Kenneth Green recently completed the latest annual Campus Computing Project survey, where he noted that there’s still “little movement to the cloud for the really ‘big’ tasks.” He concluded that the reasons include the risks institutions perceive coupled with their lack of trust in cloud providers as well as their own lack of control with the cloud paradigm overall. This post provides some thoughts on these risks and perceptions as well as cost considerations, and also adds some additional color to the preparations institutions could contemplate when considering the cloud.

The first, regarding the perception of cost savings, or lack thereof, has more to do with applying specific domain context in a higher education budget framework, than with generic cross-industry savings claims. Without proper context, it’s difficult to understand if money will actually be saved because of the uniqueness in institution spending versus a typical business.

Consider the statement: “I will save money moving to the cloud because I don’t have to incur the capital expense of buying hardware.” Some cloud providers fuel this statement by claiming their cloud offering releases most of an IT organization’s capital expense investments (referring to buying servers, networking equipment software licenses and other necessary IT infrastructure up-front vs. pay as you go). Now, if you’re an institution of higher learning, in particular a public institution, the opportunity to incrementally add operating expense may be difficult to impossible for some institutions (even if it means eliminating a substantial capital expense). For example, consider an institution’s budget with a $10 million capital budget in the current year, with an operating expense budget that is flat with the prior year (meaning no net-new increases to operating expenses). The ability to acquire the necessary computing gear via the capital budget would be compelling in this instance, conversely saving on capital while incurring incremental operating expense isn’t ideal.

Of course capital versus operating expenses is a minor part of the cloud analysis. Actually, cloud ROI for an institution (beyond the nuance highlighted above) may have little to do with capital expenses and operating expenses by themselves. Instead, it may have much more to do with the time-value of money, which again requires the institution’s own budget context to understand, because generically there may not be anything inherently beneficial in switching from an upfront investment to a cash-outlay over time. It all depends upon the particular institution’s situation and alternatives.

In calculating cloud ROI, time-value requires a multi-dimensional consideration, because paying for something now versus over time may include alternatives such as:

  • What else can the capital expense be used for? Are there better uses for capital to further the mission of the institution?
  • What else can the incremental operating expense be used for?
  • Is our institution’s ability to budget for capital expense in out-years at risk?
  • Over time, what is the value of the capital budget dollars today versus next year?

I posted some additional thoughts on this here, including a review of a great post by blogger Joe Weinman on Cloudonomics. In a nutshell, on a per time unit basis, it is more expensive to rent than to buy, so the utility paradigm needs to be applied in order to accurately know when cloud is cost-favorable, including variable usage requirements and wasted capacity with owned hardware.
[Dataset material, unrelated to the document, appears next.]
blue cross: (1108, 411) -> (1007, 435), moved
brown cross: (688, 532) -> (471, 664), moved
Beyond the cost equation though, many more considerations should play a role in the drivers of cloud for Higher Education, including improving service levels, scalability, ease of implementation, reliability, maintaining technical and application currency, ability to respond and implement quickly, and spending less time on upgrades.
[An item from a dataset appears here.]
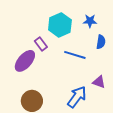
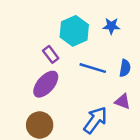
blue semicircle: (101, 42) -> (125, 68), moved
purple ellipse: (25, 61) -> (46, 84), moved

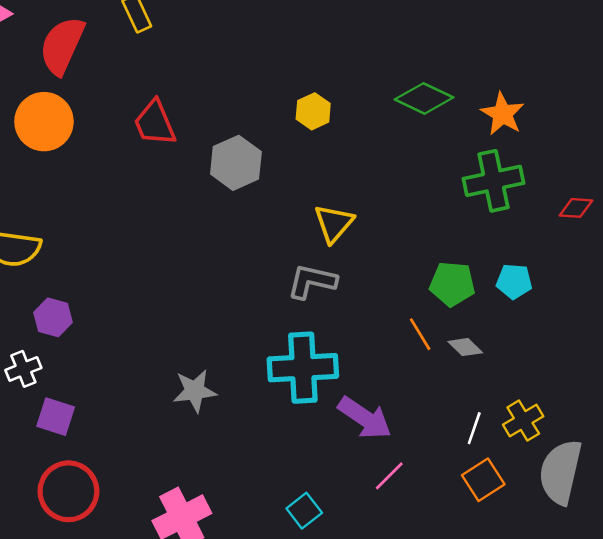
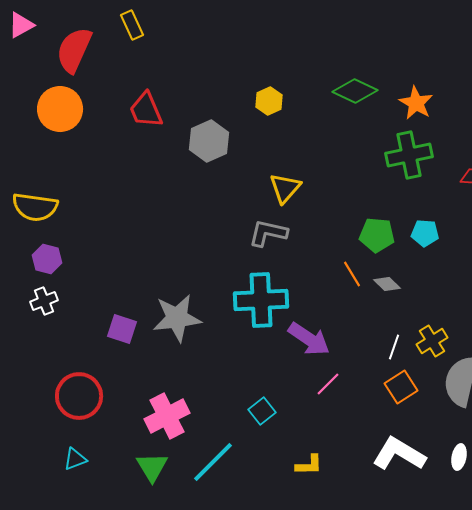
purple hexagon: (53, 317) -> (47, 259), moved
gray star: (195, 391) -> (177, 318), size x1.4
purple square: (56, 417) -> (122, 329), moved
Further, when considering vendors compare their various pricing models, such as per user, amount of data transacted and the amount of processing power consumed. Additionally, the cost of moving applications themselves to the cloud should be understood, including an identification process of sorting out core and non-core applications, understanding all the sources of data for each, where it’s coming from, and all the integration points. Then the user interface should be analyzed (standard or proprietary, does it depend upon middleware, and are the APIs baseline or custom). And finally, determine if in-house expertise to support cloud applications exists, what it would cost to acquire and retain them.

With the multi-dimensional equation mentioned above, the risks should also be analyzed carefully, which include:

  •  Technical challenges
  •  Secure, store, and backup data
  •  Security plans and encryption
  •  Policy and compliance challenges
  •  Audits, access, and support
  •  Regulatory policies and institutional policies
  •  Privacy challenges
  •  Securing the privacy of your constituents
  •  Vendor challenges
  •  Vendor claims, assets, and contracts
  •  Contractual and organizational flexibility
  •  Contingency plans


1 Comment

  1. Cloud solution can provide significant capacity benefits, can it provide effective integrated realtime applications functionality for staff, student and prospecting requirements? Most cloud application solutions are isolated, one off, stand alone, islands of information.